From the entries below, please output exactly the lines starting at the one containing "you like a follow up call from a Plunkett" and ending at the one containing "Return To TheForce.Net", both included.

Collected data
━━━━━━━━━━━━━━━━
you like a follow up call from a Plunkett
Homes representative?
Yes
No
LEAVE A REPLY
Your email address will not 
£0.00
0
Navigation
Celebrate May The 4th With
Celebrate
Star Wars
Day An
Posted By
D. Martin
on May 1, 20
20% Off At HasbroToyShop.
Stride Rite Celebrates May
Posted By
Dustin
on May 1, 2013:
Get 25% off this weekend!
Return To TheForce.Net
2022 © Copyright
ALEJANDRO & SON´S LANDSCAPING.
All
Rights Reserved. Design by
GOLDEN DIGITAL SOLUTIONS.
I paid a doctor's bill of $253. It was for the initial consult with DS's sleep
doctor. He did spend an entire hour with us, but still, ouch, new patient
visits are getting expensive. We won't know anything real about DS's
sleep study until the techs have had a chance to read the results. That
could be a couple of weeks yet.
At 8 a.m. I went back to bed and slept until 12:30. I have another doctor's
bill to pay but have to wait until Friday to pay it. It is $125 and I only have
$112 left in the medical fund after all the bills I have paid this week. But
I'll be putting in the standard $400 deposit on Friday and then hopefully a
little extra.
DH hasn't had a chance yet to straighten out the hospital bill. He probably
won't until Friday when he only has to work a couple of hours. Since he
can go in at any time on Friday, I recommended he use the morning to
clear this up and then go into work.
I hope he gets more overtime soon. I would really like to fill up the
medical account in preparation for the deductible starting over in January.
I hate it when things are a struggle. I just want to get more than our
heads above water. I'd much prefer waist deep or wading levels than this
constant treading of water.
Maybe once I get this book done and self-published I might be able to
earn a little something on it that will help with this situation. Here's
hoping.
━━━━━━━━━━━━━━━━
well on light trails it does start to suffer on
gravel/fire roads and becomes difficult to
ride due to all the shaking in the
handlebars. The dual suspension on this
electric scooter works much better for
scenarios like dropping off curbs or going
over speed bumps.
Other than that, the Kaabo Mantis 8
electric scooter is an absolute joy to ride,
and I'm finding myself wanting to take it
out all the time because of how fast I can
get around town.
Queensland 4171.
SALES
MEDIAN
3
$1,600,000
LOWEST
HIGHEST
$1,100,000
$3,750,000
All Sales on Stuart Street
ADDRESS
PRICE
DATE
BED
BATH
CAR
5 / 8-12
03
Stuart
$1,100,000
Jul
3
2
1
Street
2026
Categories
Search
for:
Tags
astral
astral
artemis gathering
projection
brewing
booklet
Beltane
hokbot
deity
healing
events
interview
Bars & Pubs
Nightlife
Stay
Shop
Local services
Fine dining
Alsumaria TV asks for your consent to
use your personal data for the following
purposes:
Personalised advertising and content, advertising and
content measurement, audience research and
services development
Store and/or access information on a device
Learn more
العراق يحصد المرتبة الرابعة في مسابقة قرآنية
━━━━━━━━━━━━━━━━
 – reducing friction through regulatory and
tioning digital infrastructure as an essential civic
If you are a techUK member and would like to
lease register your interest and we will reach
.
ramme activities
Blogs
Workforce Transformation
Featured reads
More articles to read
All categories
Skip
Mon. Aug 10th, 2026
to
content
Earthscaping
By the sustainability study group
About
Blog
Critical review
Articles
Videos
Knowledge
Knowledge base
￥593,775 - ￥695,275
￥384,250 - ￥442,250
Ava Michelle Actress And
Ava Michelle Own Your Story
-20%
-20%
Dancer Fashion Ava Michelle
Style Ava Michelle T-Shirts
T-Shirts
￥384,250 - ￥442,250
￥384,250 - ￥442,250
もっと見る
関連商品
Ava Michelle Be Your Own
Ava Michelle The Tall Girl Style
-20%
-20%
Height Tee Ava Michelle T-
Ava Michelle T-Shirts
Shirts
━━━━━━━━━━━━━━━━
_Result of the task_.
you like a follow up call from a Plunkett
Homes representative?
Yes
No
LEAVE A REPLY
Your email address will not 
£0.00
0
Navigation
Celebrate May The 4th With
Celebrate
Star Wars
Day An
Posted By
D. Martin
on May 1, 20
20% Off At HasbroToyShop.
Stride Rite Celebrates May
Posted By
Dustin
on May 1, 2013:
Get 25% off this weekend!
Return To TheForce.Net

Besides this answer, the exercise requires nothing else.